BRIEF =>
Please output only the lines running from the one that contains "Find the location of a particular element." through the last line of the data below, exactly as they stand, with no pictures.

RECORDS FOR THIS EXERCISE =>
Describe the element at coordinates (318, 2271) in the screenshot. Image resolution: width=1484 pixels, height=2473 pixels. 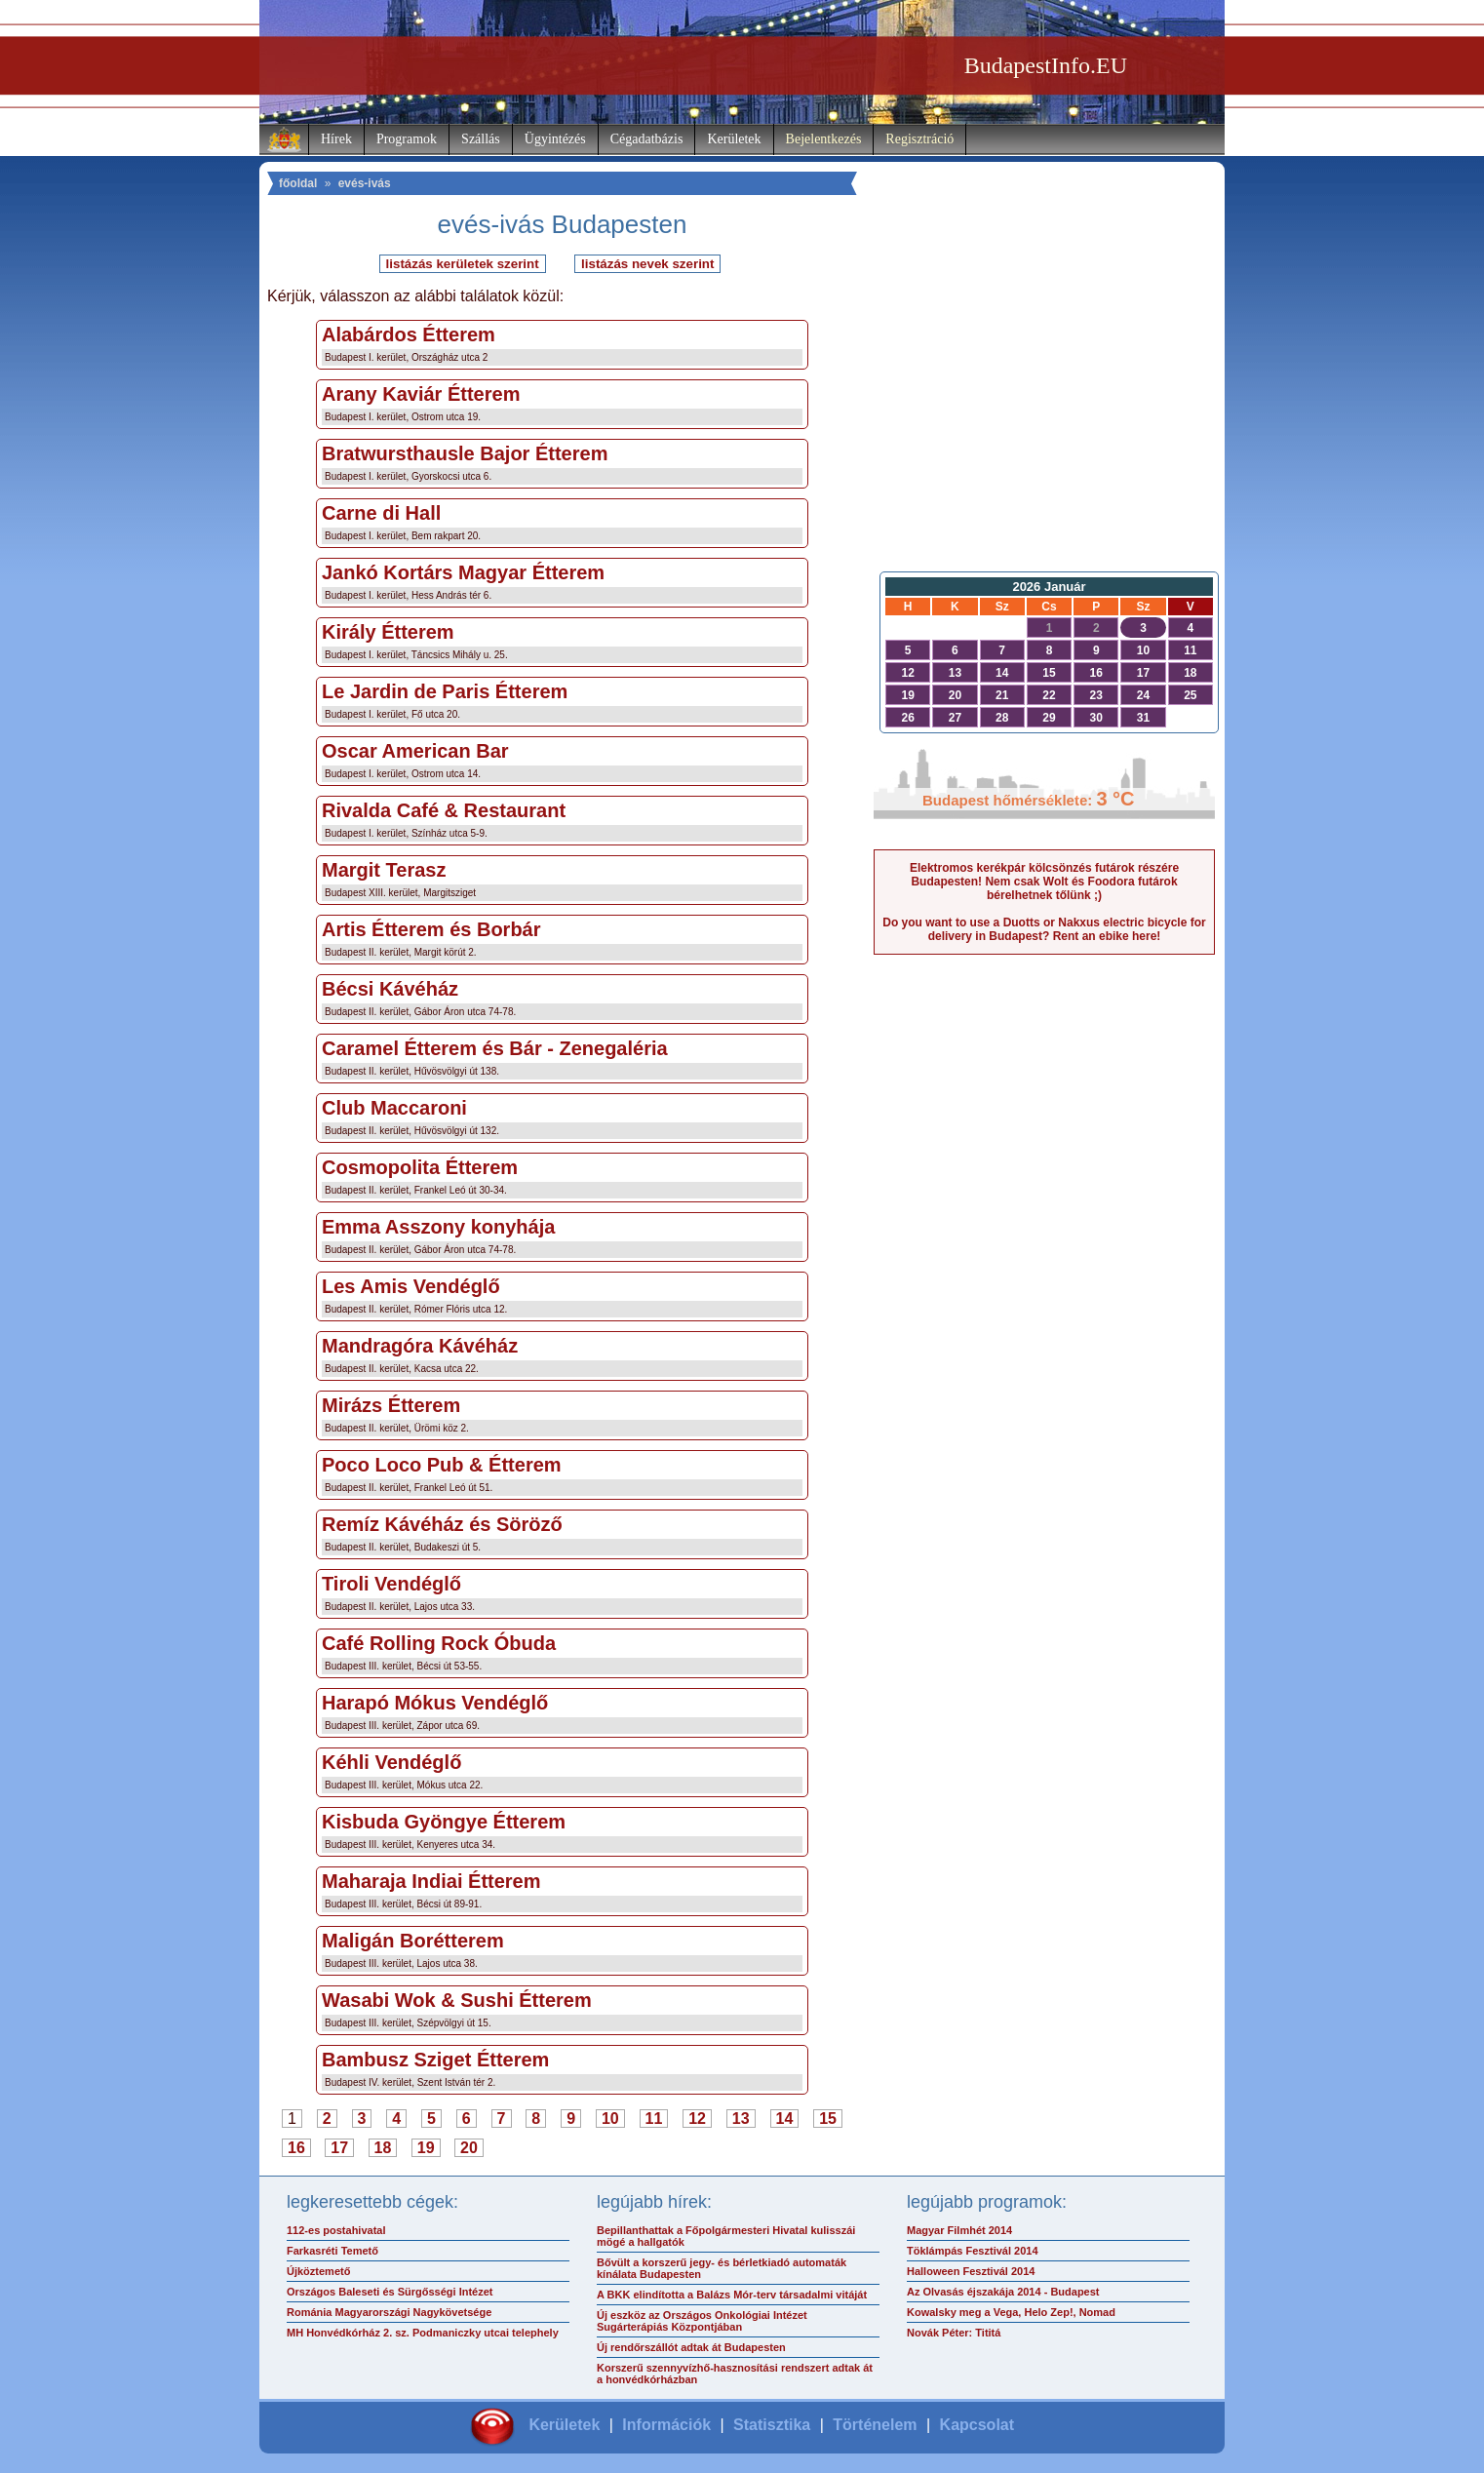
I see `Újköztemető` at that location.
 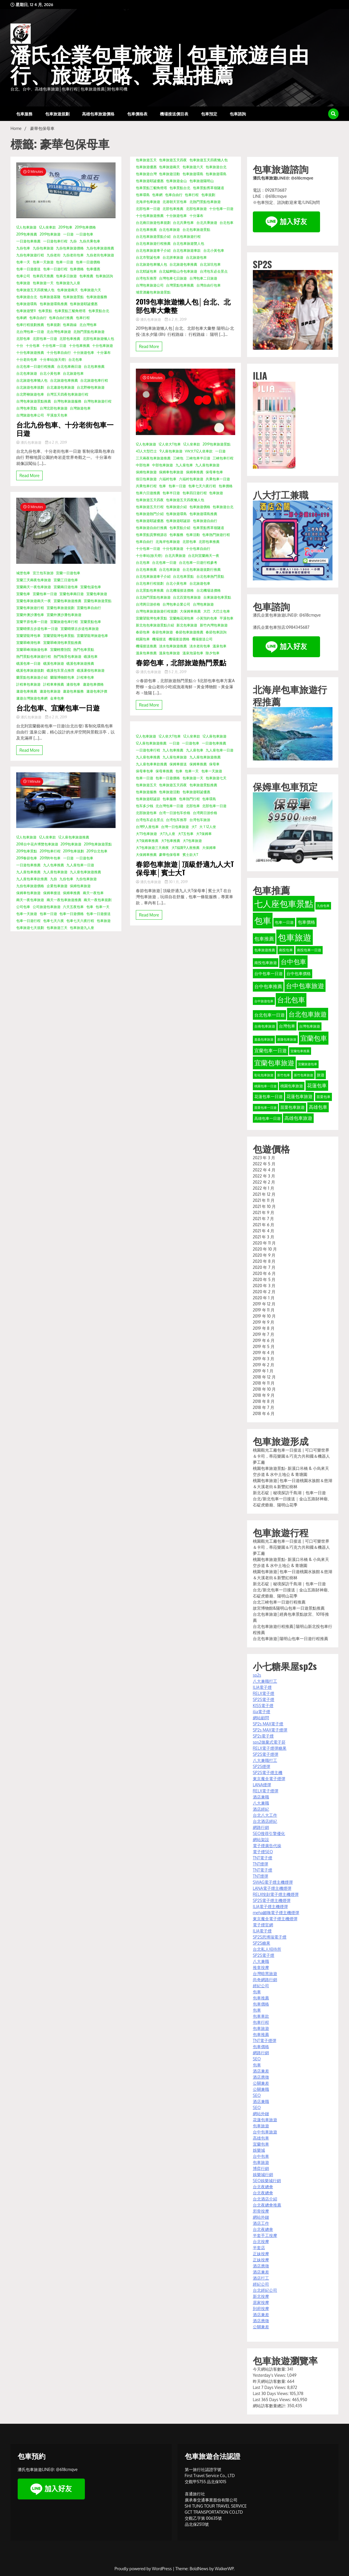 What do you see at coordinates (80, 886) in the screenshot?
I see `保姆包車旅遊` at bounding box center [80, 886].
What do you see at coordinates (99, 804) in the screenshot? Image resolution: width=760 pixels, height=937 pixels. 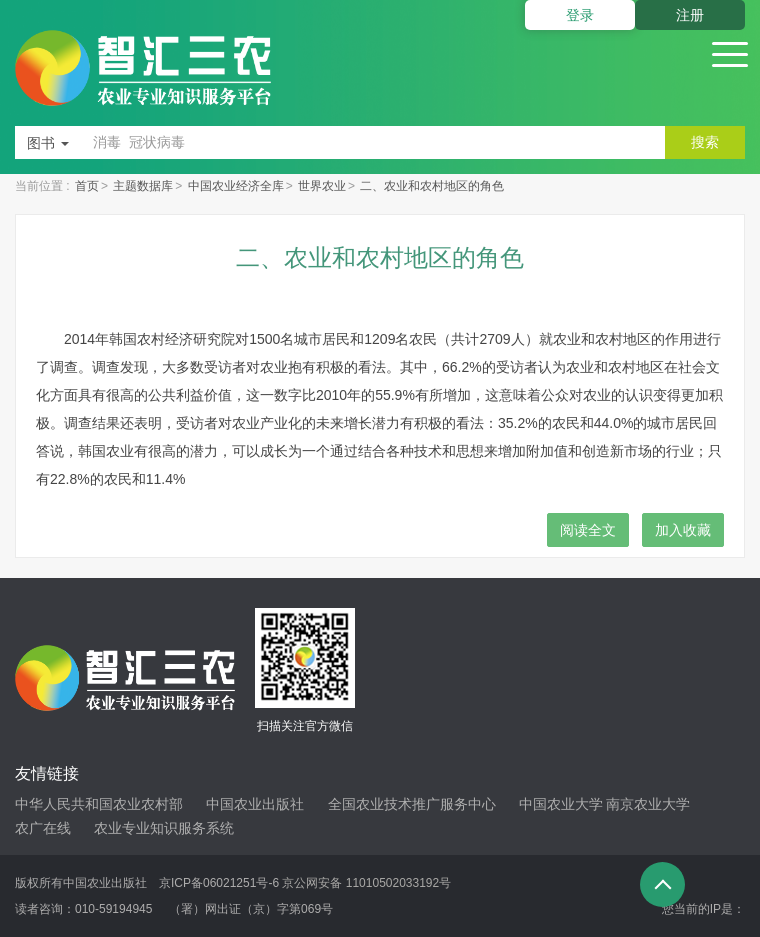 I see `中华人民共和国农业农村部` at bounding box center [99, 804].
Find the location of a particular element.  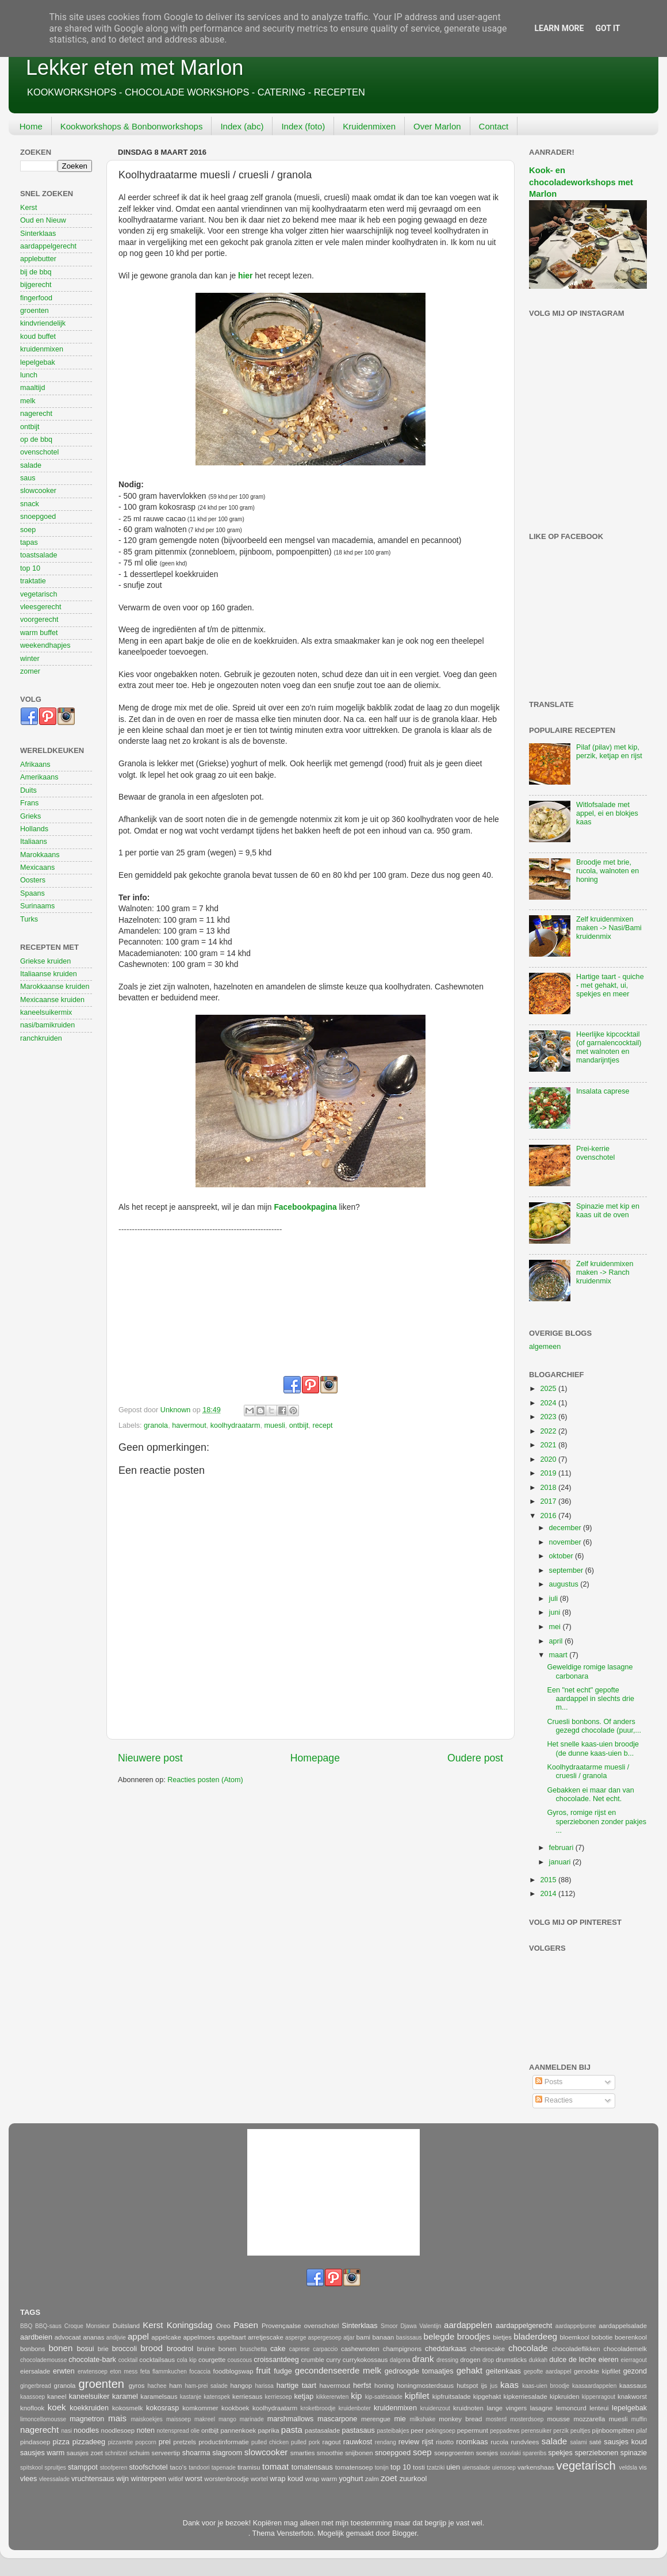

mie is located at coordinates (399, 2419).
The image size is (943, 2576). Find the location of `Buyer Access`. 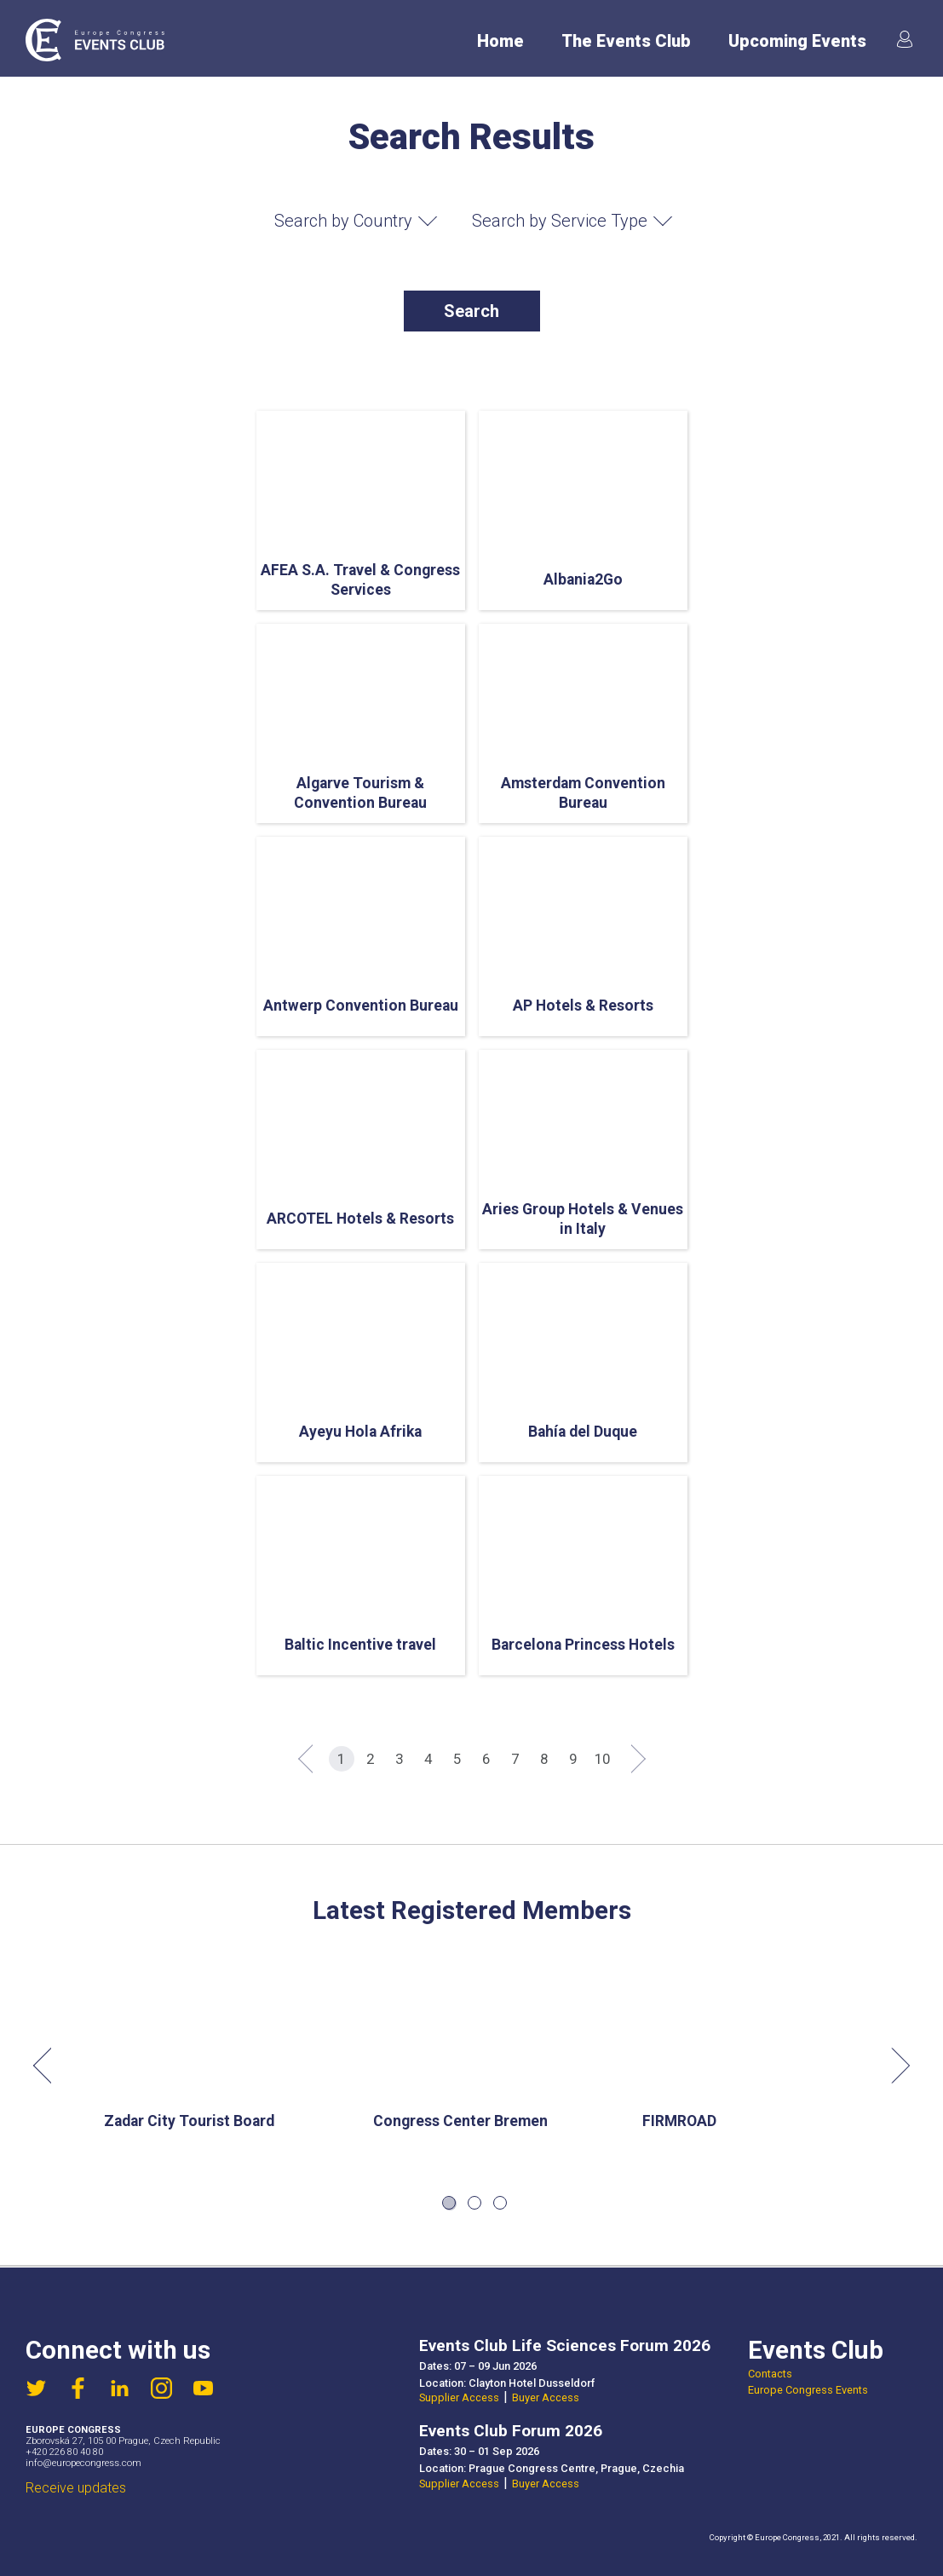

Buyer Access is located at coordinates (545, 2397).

SOLUTION FOR THIS TASK =>
Find the location of a particular element.  

mie is located at coordinates (399, 2419).
The image size is (943, 2576). Find the location of `Buyer Access`. 

Buyer Access is located at coordinates (545, 2397).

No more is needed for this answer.